**REQUIRED WORK:**
Filter the entries, keeping every line with the word "Rusia".

------------------------------------------------

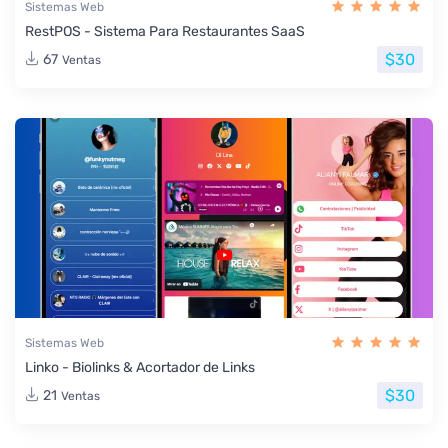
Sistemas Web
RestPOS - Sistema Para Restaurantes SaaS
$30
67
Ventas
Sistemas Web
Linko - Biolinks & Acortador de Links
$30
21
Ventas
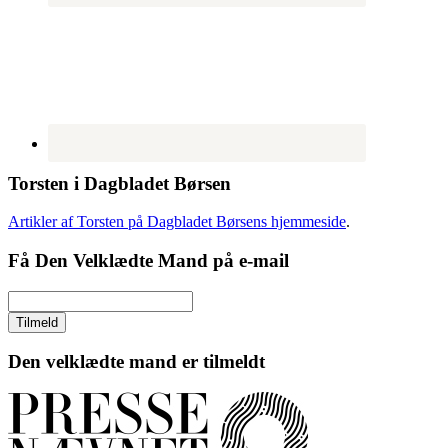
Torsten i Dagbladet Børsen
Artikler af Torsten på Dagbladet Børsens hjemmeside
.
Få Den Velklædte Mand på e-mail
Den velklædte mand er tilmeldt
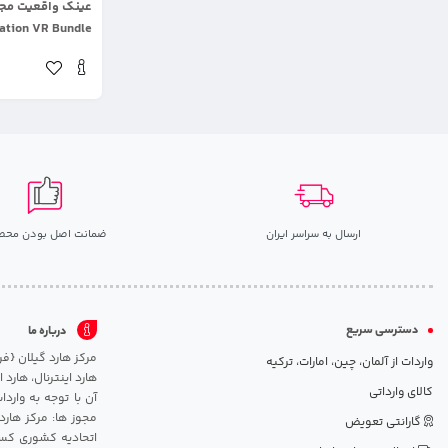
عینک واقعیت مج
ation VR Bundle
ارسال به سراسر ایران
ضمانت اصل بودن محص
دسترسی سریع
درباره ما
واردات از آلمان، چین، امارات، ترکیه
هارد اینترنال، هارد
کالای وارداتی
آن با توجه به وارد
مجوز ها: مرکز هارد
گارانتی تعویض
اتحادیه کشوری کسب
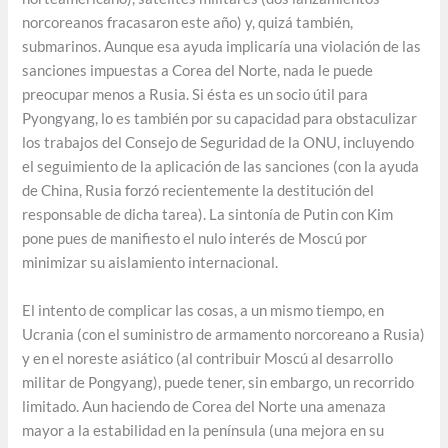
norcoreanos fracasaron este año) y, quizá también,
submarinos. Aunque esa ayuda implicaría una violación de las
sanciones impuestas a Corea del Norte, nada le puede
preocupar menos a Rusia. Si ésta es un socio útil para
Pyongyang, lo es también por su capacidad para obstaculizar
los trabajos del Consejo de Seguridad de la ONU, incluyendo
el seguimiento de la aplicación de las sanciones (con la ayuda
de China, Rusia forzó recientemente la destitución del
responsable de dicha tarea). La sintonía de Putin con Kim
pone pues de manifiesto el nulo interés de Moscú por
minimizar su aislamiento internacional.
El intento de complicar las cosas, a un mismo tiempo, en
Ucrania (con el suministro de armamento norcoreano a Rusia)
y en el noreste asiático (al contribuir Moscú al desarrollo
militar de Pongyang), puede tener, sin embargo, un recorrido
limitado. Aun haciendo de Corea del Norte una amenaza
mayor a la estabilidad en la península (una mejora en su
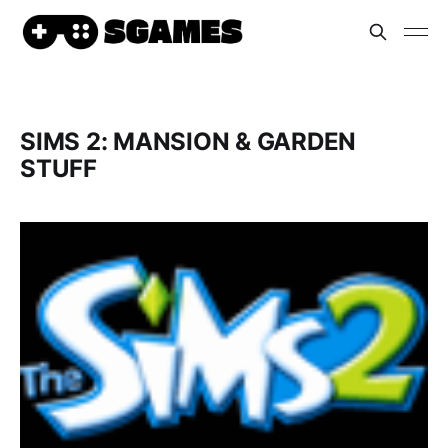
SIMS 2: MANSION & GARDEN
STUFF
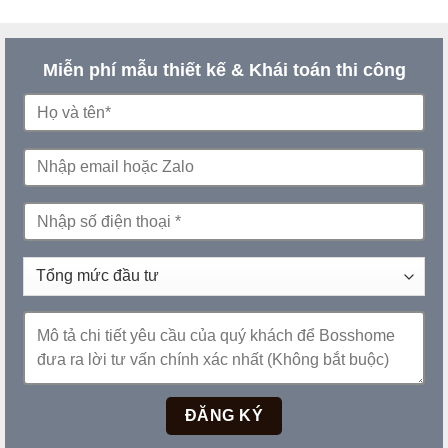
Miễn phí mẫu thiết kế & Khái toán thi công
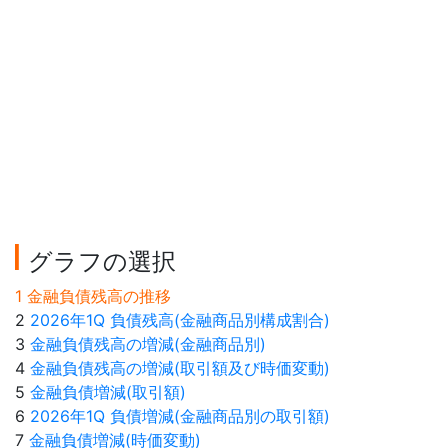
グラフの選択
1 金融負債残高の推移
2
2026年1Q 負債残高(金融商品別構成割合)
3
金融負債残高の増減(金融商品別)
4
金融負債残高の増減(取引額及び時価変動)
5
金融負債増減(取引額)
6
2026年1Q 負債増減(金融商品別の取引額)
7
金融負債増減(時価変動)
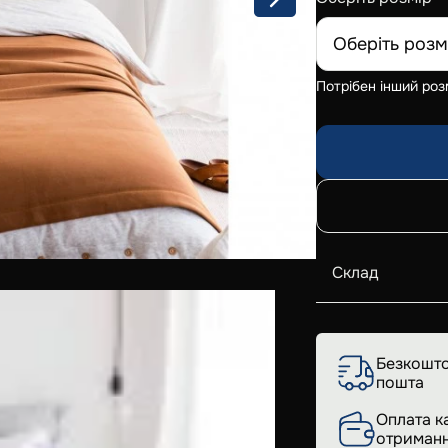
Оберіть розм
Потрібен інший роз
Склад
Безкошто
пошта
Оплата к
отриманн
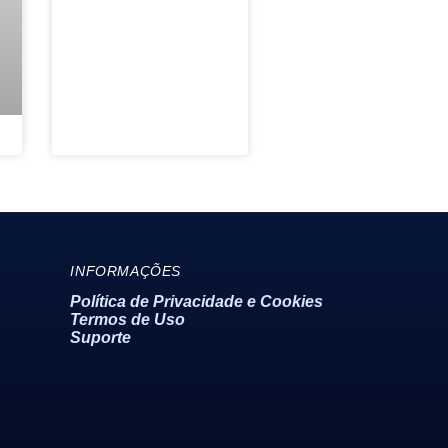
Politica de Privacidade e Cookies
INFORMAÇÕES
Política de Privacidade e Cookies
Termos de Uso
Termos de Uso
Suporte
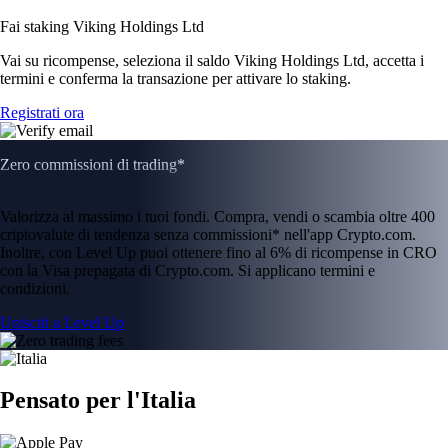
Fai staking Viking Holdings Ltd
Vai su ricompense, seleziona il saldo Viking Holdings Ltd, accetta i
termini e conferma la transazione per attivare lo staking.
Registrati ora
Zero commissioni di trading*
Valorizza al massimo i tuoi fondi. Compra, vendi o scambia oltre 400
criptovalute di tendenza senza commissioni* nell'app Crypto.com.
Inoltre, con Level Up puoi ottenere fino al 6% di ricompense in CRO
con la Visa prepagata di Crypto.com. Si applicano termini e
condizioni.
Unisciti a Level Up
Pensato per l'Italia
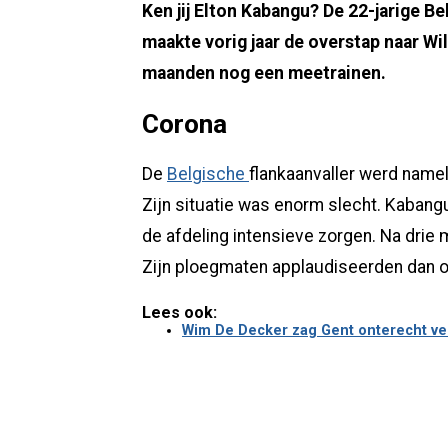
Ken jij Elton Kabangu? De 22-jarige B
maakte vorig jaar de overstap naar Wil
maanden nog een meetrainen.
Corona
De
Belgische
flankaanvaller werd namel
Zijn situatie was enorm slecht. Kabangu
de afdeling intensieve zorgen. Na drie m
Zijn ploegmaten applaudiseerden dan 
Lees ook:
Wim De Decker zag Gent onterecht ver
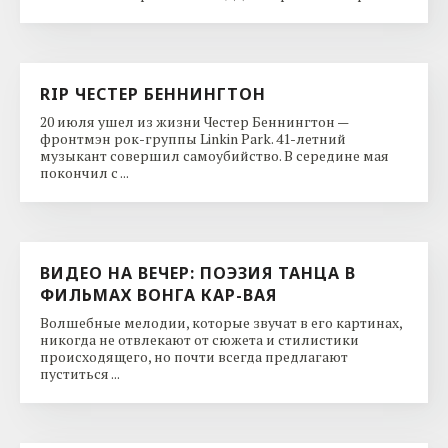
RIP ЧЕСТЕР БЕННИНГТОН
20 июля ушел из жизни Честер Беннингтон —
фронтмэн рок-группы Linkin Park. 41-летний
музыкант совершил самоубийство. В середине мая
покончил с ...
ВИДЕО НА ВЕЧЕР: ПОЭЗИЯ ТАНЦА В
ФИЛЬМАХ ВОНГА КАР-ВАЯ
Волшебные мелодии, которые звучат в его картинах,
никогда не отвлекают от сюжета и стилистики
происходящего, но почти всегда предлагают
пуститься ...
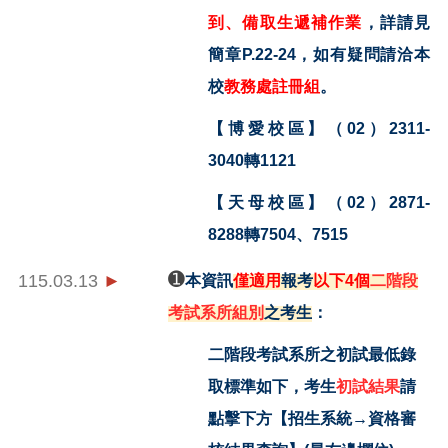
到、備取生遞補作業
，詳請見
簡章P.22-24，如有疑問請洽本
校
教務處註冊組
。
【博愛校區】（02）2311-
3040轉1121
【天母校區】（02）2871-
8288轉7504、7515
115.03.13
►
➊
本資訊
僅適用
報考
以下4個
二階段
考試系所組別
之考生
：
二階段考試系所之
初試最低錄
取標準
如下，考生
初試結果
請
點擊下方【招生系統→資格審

------------------------------------------------

**ANSWER TO THIS PROBLEM:**
preocupar menos a Rusia. Si ésta es un socio útil para
de China, Rusia forzó recientemente la destitución del
Ucrania (con el suministro de armamento norcoreano a Rusia)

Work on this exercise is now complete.